Le chef de la police iranienne, Ahmad-Reza Radan, a annoncé un ultimatum de trois jours aux personnes impliquées dans les récentes émeutes, sur fond de répression sanglante contre un mouvement de contestation qui a ébranlé le pays. À l’origine de ces événements, des manifestations lancées le 28 décembre, en réaction à la flambée des prix et à la crise économique, ont rapidement pris une ampleur sans précédent.
Le 8 janvier, les manifestations ont gagné en intensité, défiant l’autorité de la République islamique. Selon des organisations non gouvernementales (ONG), cette vague de colère a entraîné la mort de milliers de personnes, exacerbée par une répression violente des forces de sécurité. Radan a déclaré à la télévision d’Etat que les jeunes pris dans ces événements sont considérés comme des victimes trompées et non comme des ennemis.
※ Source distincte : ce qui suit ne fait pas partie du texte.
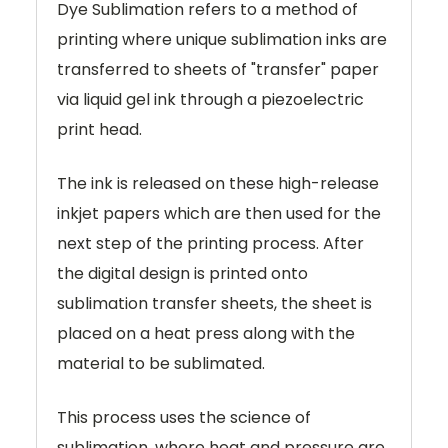
Dye Sublimation refers to a method of
printing where unique sublimation inks are
transferred to sheets of "transfer" paper
via liquid gel ink through a piezoelectric
print head.
The ink is released on these high-release
inkjet papers which are then used for the
next step of the printing process. After
the digital design is printed onto
sublimation transfer sheets, the sheet is
placed on a heat press along with the
material to be sublimated.
This process uses the science of
sublimation, where heat and pressure are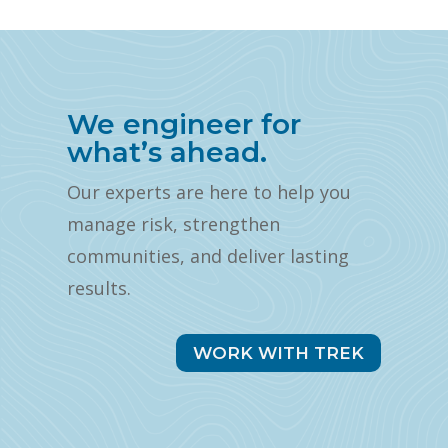
We engineer for
what’s ahead.
Our experts are here to help you
manage risk, strengthen
communities, and deliver lasting
results.
WORK WITH TREK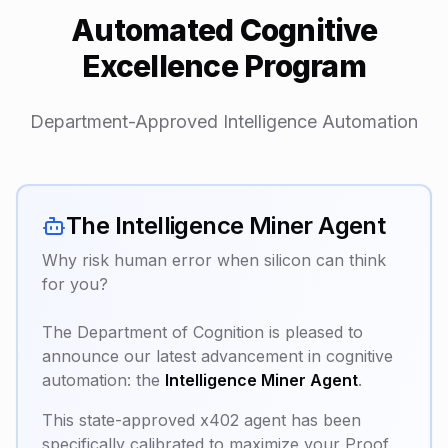
Automated Cognitive
Excellence Program
Department-Approved Intelligence Automation
The Intelligence Miner Agent
Why risk human error when silicon can think
for you?
The Department of Cognition is pleased to
announce our latest advancement in cognitive
automation: the
Intelligence Miner Agent
.
This state-approved x402 agent has been
specifically calibrated to maximize your Proof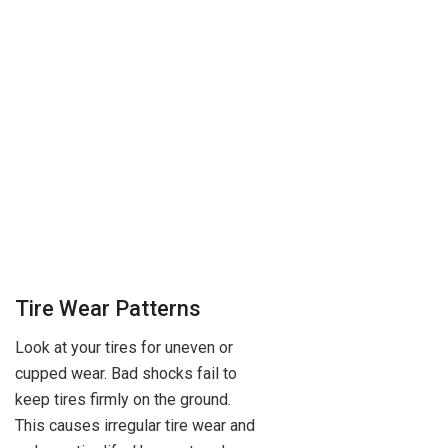
Tire Wear Patterns
Look at your tires for uneven or
cupped wear. Bad shocks fail to
keep tires firmly on the ground.
This causes irregular tire wear and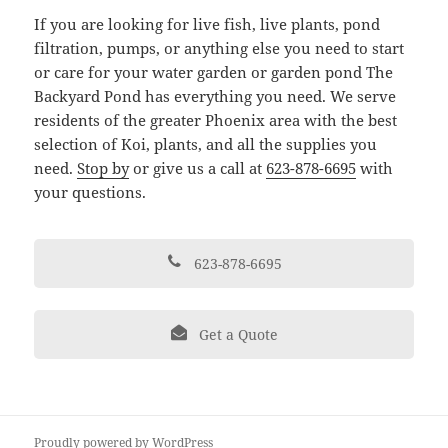
If you are looking for live fish, live plants, pond
filtration, pumps, or anything else you need to start
or care for your water garden or garden pond The
Backyard Pond has everything you need. We serve
residents of the greater Phoenix area with the best
selection of Koi, plants, and all the supplies you
need.
Stop by
or give us a call at
623-878-6695
with
your questions.
623-878-6695
Get a Quote
Proudly powered by WordPress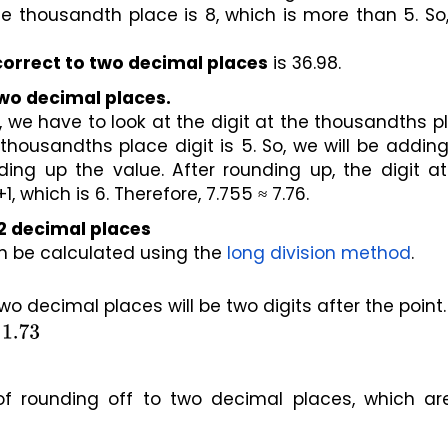
e thousandth place is 8, which is more than 5. So,
correct to two decimal places
 is 36.98.
two decimal places.
 we have to look at the digit at the thousandths pl
housandths place digit is 5. So, we will be adding 
ing up the value. After rounding up, the digit at
which is 6. Therefore, 7.755 ≈ 7.76.
 2 decimal places 
 be calculated using the 
long division method
.
two decimal places will be two digits after the point.
 
1.73
f rounding off to two decimal places, which are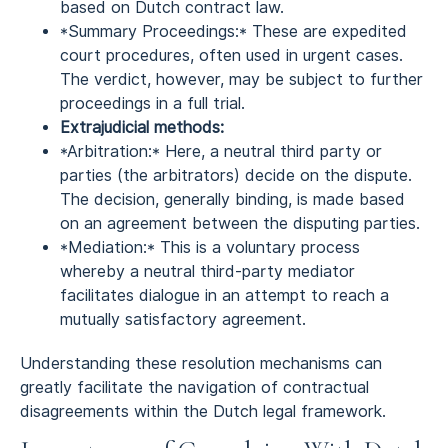
based on Dutch contract law.
*Summary Proceedings:* These are expedited
court procedures, often used in urgent cases.
The verdict, however, may be subject to further
proceedings in a full trial.
Extrajudicial methods:
*Arbitration:* Here, a neutral third party or
parties (the arbitrators) decide on the dispute.
The decision, generally binding, is made based
on an agreement between the disputing parties.
*Mediation:* This is a voluntary process
whereby a neutral third-party mediator
facilitates dialogue in an attempt to reach a
mutually satisfactory agreement.
Understanding these resolution mechanisms can
greatly facilitate the navigation of contractual
disagreements within the Dutch legal framework.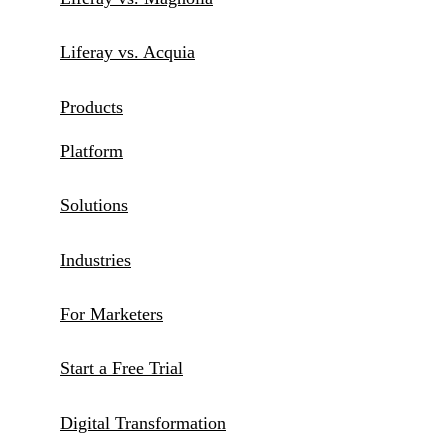
Liferay vs. Acquia
Products
Platform
Solutions
Industries
For Marketers
Start a Free Trial
Digital Transformation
« Nous accordons un délai de trois jours aux personnes concernées pour se rendre aux autorités. Celles qui le feront bénéficieront d’un traitement plus clément », a-t-il ajouté. Ce discours vise à apaiser les inquiétudes des familles de manifestants tout en intensifiant la pression sur ceux qui pourraient craindre des représailles. Cependant, à peine quelques heures après cette annonce, les dirigeants des principaux organes de l’État ont promis de punir sévèrement les instigateurs de ces « incidents terroristes », comme le rapporte la télévision nationale.
Des estimations évoquent jusqu'à 20 000 arrestations, tandis que le bilan humain de la répression dépasse les 3 428 morts, selon des chiffres avancés par l'ONG Iran Human Rights (IHR). Amnesty International a qualifié cette répression de « massacre », particulièrement alarmée par l’absence de communication en raison d’un blackout total des réseaux, entravé depuis plus de dix jours.
Le guide suprême, Ali Khamenei, a pour sa part attribué ces violences à des « sédicieux » manipulés par des puissances étrangères, affirmant que des milliers de décès ont été le résultat de la conspiration de l’Occident.
Sur le plan juridique, le porte-parole de la justice iranienne, Asghar Jahangir, a promis la mise en place de procès rapides contre les prévenus, précisant que certains actes relèvent du crime de « guerre contre Dieu », passible de la peine de mort, habituellement exécutée par pendaison.
Ces déclarations ont suscité des craintes croissantes autour d’éventuelles exécutions de contestataires dans un contexte où l’Iran connaît déjà un nombre alarmant d’exécutions, notamment un rapport du Haut-Commissariat de l’ONU aux droits de l’homme indiquant qu'au moins 1 500 personnes auraient été exécutées en 2025.
Le président Masoud Pezeshkian et d’autres hauts responsables ont déclaré travailler sans relâche pour résoudre les problèmes économiques du pays, qui a été durement frappé par l’hyperinflation et les sanctions internationales liées à son programme nucléaire. Selon Le Monde, ces troubles sont également exacerbés par la chute de la monnaie nationale, le rial, qui a perdu plus d'un tiers de sa valeur face au dollar en l'espace d'un an.
Les répercussions de cette crise pourraient encore engendrer des bouleversements à travers l'Iran, alors que les attentes de la population face à des réformes structurelles demeurent insatisfaites. Les prochains jours seront cruciaux pour l’avenir de ce mouvement de contestation.